◆ **What the task asks**:
Gather the lines below that include the string "Butuh", copying each in full.

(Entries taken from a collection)
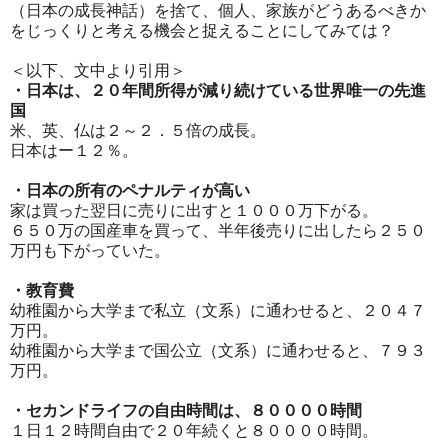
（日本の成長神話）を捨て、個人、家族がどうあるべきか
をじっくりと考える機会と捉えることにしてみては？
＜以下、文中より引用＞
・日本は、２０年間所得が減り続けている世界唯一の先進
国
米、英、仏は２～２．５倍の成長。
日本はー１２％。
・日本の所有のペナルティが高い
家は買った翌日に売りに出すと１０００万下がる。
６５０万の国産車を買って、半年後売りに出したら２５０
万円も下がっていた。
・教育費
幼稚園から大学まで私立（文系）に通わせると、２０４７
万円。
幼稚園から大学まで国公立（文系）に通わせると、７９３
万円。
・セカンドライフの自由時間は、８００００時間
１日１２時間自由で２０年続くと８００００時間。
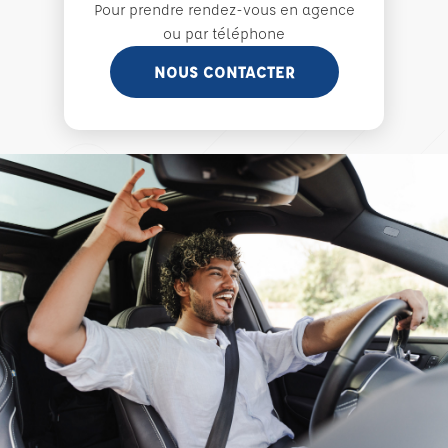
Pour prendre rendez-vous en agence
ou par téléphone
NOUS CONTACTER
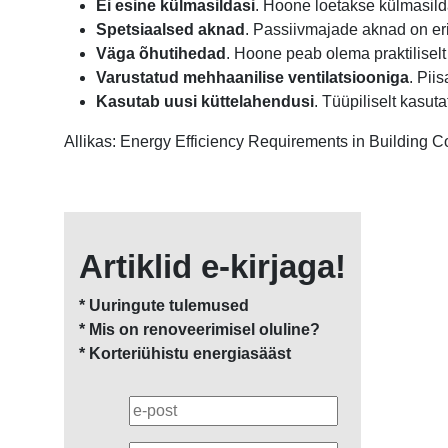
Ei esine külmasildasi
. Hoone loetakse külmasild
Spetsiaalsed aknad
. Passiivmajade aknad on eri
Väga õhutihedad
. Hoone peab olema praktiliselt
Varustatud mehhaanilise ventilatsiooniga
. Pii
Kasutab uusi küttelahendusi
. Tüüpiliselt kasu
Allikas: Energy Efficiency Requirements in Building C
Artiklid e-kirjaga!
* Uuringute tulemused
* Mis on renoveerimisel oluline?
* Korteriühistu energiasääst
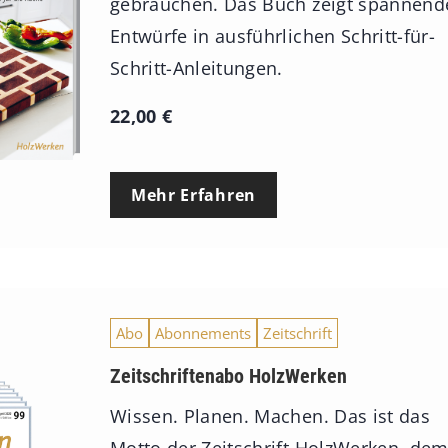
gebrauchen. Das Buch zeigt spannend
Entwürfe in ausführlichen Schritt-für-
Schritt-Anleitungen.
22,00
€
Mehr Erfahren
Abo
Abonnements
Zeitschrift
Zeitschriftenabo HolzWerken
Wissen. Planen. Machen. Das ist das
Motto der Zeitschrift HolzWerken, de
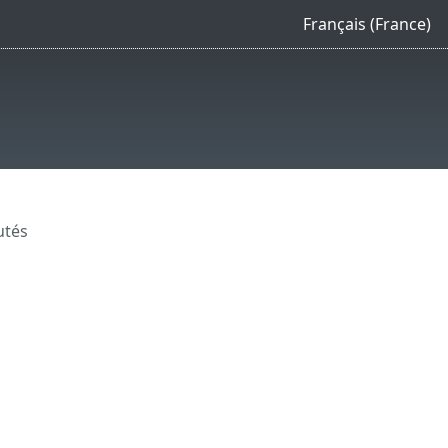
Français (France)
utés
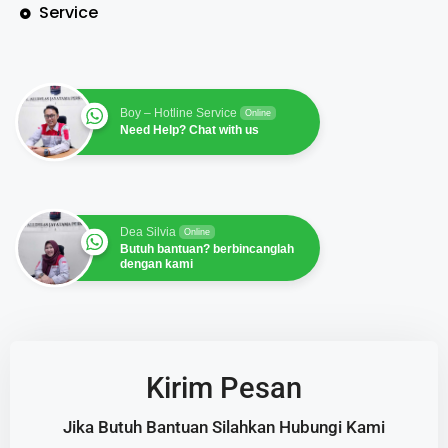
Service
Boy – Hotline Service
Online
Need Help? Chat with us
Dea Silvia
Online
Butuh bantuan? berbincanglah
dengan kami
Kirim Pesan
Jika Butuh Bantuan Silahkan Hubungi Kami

---

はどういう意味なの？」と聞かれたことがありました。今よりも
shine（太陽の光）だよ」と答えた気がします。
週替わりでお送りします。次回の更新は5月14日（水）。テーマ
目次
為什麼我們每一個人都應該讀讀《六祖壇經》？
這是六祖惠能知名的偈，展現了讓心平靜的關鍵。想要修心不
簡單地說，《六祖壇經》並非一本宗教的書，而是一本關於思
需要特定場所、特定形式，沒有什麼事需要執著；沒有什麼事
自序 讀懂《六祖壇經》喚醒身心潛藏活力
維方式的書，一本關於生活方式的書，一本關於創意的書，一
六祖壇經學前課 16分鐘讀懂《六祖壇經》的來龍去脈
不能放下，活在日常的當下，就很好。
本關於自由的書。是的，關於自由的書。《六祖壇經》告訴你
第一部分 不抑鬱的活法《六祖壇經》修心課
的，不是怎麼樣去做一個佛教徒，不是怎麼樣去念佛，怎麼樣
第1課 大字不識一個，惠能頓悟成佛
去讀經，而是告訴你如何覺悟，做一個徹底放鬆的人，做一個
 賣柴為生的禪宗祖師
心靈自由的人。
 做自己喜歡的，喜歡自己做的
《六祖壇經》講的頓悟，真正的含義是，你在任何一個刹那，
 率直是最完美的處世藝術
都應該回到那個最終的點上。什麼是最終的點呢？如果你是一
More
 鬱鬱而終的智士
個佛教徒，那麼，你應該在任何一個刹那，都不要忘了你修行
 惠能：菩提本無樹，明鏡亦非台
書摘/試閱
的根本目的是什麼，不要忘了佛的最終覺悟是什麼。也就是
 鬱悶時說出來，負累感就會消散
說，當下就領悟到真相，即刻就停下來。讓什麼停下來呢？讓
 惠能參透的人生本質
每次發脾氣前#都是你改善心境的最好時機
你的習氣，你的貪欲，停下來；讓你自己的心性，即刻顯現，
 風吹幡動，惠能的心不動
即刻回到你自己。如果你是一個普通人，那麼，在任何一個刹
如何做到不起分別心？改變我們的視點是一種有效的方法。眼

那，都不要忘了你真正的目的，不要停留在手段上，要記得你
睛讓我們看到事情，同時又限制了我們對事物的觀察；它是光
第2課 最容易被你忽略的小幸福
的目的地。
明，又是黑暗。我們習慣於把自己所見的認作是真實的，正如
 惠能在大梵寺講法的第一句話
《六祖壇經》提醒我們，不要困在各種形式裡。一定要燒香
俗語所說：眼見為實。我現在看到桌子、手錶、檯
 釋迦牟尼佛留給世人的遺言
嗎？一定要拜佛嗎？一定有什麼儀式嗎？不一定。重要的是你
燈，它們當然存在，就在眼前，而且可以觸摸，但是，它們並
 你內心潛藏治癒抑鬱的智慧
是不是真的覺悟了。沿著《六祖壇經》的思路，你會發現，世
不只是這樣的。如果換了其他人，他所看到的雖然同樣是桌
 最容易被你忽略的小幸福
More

◆ **Response below**:
Butuh bantuan? berbincanglah
Jika Butuh Bantuan Silahkan Hubungi Kami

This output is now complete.